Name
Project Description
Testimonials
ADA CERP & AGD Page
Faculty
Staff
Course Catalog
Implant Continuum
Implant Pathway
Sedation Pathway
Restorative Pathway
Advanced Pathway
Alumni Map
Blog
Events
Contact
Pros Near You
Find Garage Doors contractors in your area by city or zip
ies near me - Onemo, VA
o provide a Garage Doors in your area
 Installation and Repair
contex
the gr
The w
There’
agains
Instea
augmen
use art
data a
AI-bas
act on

--

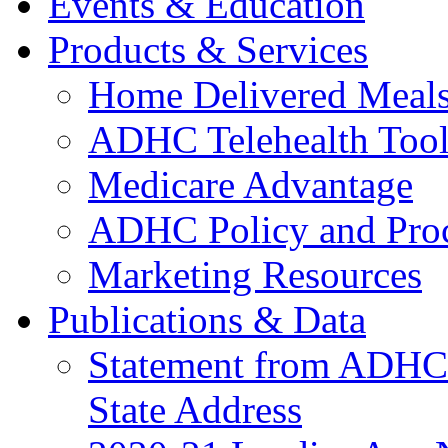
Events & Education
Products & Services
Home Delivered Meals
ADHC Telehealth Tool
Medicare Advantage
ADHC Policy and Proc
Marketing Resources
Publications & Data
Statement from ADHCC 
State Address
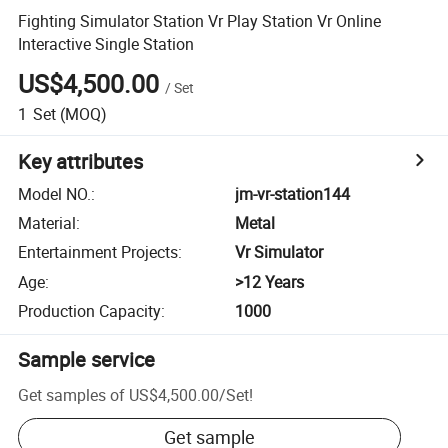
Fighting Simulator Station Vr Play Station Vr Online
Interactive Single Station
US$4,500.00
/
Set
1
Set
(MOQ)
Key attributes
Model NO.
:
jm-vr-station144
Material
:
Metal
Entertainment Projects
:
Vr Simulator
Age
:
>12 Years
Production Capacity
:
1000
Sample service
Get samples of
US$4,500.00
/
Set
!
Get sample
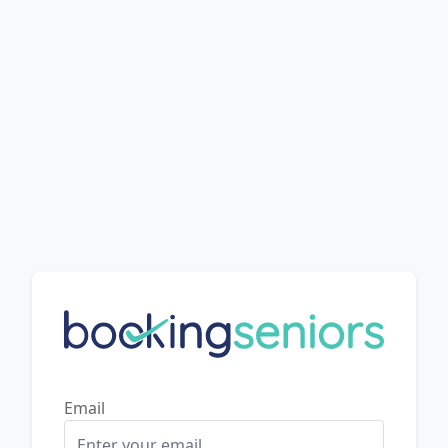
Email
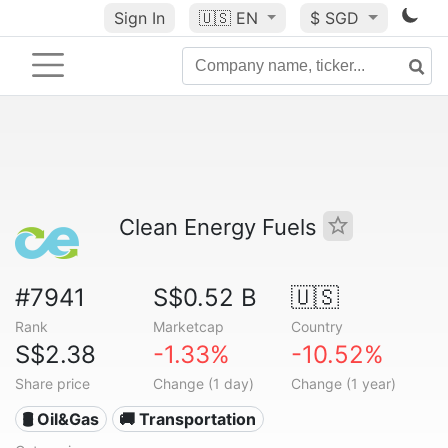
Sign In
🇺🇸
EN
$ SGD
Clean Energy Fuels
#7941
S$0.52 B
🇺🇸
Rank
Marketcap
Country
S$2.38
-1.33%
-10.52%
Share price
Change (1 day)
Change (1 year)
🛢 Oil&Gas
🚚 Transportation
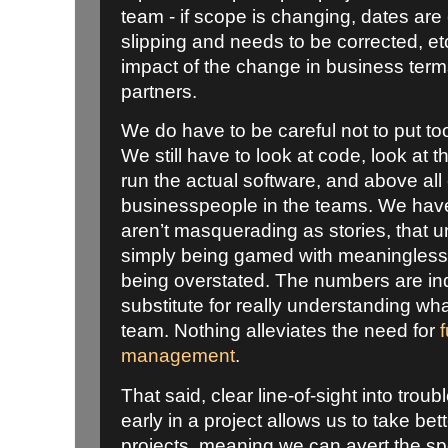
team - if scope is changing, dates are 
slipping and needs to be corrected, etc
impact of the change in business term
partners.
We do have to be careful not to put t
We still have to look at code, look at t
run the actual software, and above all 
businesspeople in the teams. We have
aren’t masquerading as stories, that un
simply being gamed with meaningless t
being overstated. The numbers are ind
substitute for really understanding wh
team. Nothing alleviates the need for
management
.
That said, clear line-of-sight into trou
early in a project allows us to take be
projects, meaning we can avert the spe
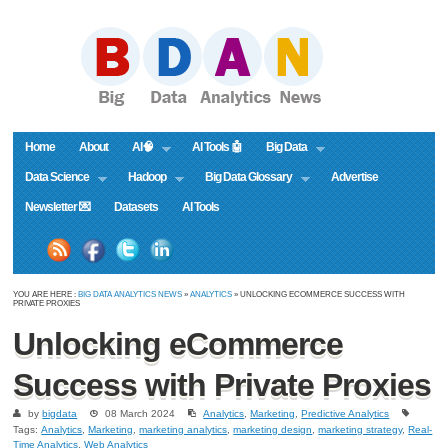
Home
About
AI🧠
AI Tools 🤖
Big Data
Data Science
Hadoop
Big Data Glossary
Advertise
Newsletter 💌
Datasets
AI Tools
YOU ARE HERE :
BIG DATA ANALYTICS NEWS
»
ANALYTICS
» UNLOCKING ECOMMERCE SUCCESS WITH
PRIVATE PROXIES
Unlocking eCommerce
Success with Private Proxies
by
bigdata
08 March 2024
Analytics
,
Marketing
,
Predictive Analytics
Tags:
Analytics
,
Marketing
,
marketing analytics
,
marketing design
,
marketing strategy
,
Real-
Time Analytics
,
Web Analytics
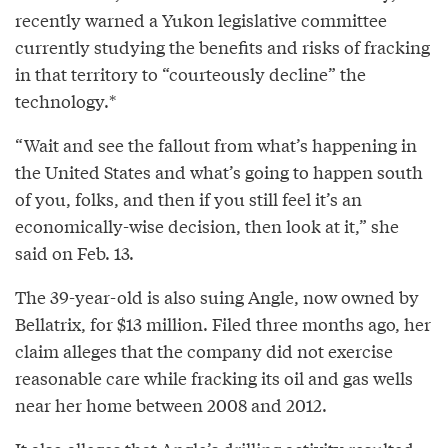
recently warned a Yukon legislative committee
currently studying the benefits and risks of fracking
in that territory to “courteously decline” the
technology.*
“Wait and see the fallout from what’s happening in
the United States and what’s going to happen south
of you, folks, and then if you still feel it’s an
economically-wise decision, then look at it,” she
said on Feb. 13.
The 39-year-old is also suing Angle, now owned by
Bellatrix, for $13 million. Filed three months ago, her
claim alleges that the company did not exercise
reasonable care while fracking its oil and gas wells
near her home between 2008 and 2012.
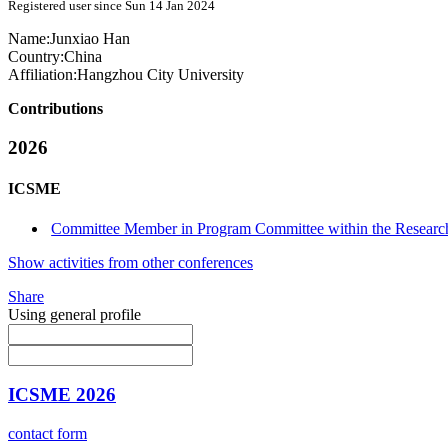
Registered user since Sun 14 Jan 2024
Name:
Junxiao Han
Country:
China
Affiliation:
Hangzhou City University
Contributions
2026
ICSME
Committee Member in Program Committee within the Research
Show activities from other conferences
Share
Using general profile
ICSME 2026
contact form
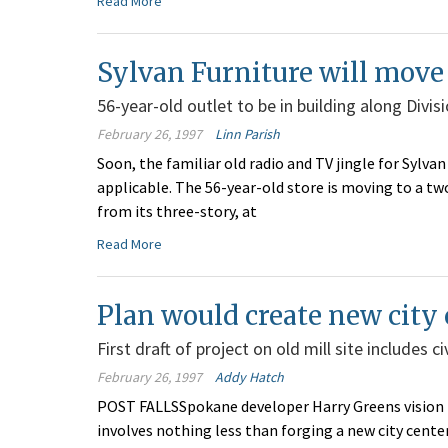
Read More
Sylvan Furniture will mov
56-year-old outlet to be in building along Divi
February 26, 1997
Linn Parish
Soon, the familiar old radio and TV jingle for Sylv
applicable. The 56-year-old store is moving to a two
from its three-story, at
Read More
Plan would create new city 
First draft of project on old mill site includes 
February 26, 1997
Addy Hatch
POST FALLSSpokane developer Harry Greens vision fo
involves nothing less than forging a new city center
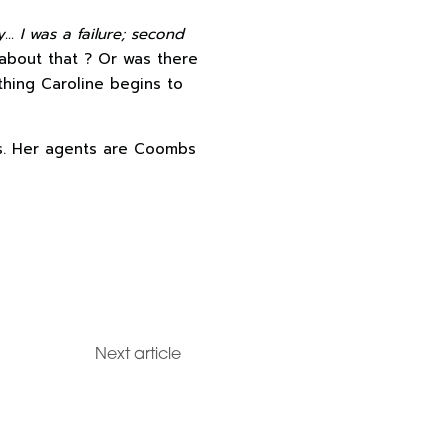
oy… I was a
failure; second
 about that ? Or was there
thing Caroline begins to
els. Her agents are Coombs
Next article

*Exercise goal*.
If the string "three" is in a line of the entries, pick that line out.

*Solution to this exercise*.
Bellatrix, for $13 million. Filed three months ago, her
from its three-story, at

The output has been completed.